Le 29 juin dernier, la section antigang de la Division du crime organisé du Service de police de la Ville de Montréal (SPVM) a réalisé un coup de force en procédant à l’arrestation de quatre militantes et militants qu’elle associe au Parti communiste révolutionnaire (PCR), relativement à la dernière manifestation du 1er Mai organisée par la Convergence des luttes anticapitalistes (CLAC).

Lors de cette manifestation, des policiers auraient été blessés, quand les manifestantes et manifestants ont repoussé une attaque sournoise et provocatrice de la police contre un militant connu comme photographe de ce journal, à qui l’on reprochait de crier trop fort des slogans contre… la police.

Les quatre personnes arrêtées font maintenant face à plusieurs accusations criminelles, dont «agression armée», «voies de fait sur un agent de la paix», «entrave au travail des policiers» et «port d’arme dans un dessein dangereux». Elles ont été remises en liberté sous condition et comparaîtront à nouveau devant le tribunal le 20 septembre prochain.

Fait à noter, l’opération a été supervisée par un enquêteur du SPVM par ailleurs associé à l’Équipe intégrée sur la sécurité nationale, qui regroupe également des agents de la Sûreté du Québec, de la Gendarmerie royale du Canada (GRC) et du Service canadien du renseignement de sécurité (SCRS).
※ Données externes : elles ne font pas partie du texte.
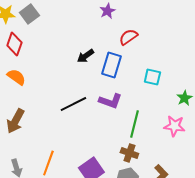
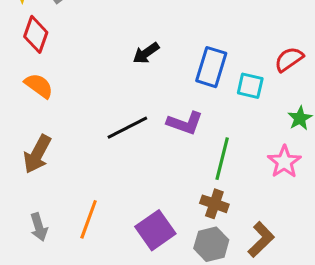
red semicircle: (128, 37) -> (289, 59), moved
blue rectangle: (111, 65) -> (211, 67), moved
pink star: (174, 126) -> (284, 162), turned 30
De fait, cet enquêteur semblait plus intéressé à incriminer le PCR, et en particulier le militant Patrice Legendre – un ouvrier communiste connu comme supporter du PCR – dans une série d’actions ayant été revendiquées au fil des ans par un groupe appelé «Résistance internationaliste», dont l’explosion d’une bombe devant un centre de recrutement des Forces canadiennes à Trois-Rivières à l’été 2010.

Depuis les arrestations du 29 juin, des agents de la GRC se livrent d’ailleurs à une opération de harcèlement systématique contre des personnes qu’ils associent au PCR ou considèrent proches de Patrice Legendre, incluant des visites à domicile, sur les lieux de travail, chez des voisins ou des membres de leurs familles, le tout se déroulant officiellement dans le cadre de leur enquête sur les actions mentionnées plus haut. Le passé trouble de ce corps de police, dont le recours à des actes illégaux a été largement documenté au Québec, est une raison en soi, et certainement une raison de plus, de ne pas collaborer avec lui sous aucun prétexte.

Par ailleurs, peu avant que les accuséEs comparaissent le 13 juillet dernier, le SPVM a été forcé de dévoiler l’existence d’une nouvelle escouade appelée GAMMA (pour «Guet des activités et des mouvements marginaux et anarchistes»), qui constitue de fait une police politique en elle-même. Vraisemblablement mise sur pied il y a deux ans, c’est cette escouade qui a réalisé l’opération du 29 juin. Et tout porte à croire que c’est également elle qui a procédé à l’arrestation de quatre militantes et militants associéEs à une organisation étudiante, l’ASSÉ (Association pour une solidarité syndicale et étudiante), à qui l’on reproche d’avoir mené des actions un peu plus confrontantes au printemps dernier.

La création de l’escouade GAMMA a suscité à raison une vague de dénonciations et d’indignation un peu partout au Québec. Le PCR a lui-même reçu de nombreux messages de solidarité, dont certains venant du Chili, d’Italie et d’Ukraine.

Il suffit de regarder ailleurs et autour de nous pour anticiper la vague de soulèvements populaires et d’actions révolutionnaires, qui ébranle déjà et continuera d’ébranler le système capitaliste mondial. Que l’État bourgeois et son appareil de répression s’en prennent à ceux et celles qui mettent de l’avant de réelles perspectives de libération pour les masses opprimées est un signe évident de la crainte que la révolution inspire aux réactionnaires. Qu’il soit dit que leurs tentatives de faire taire la voix de la révolution resteront vaines!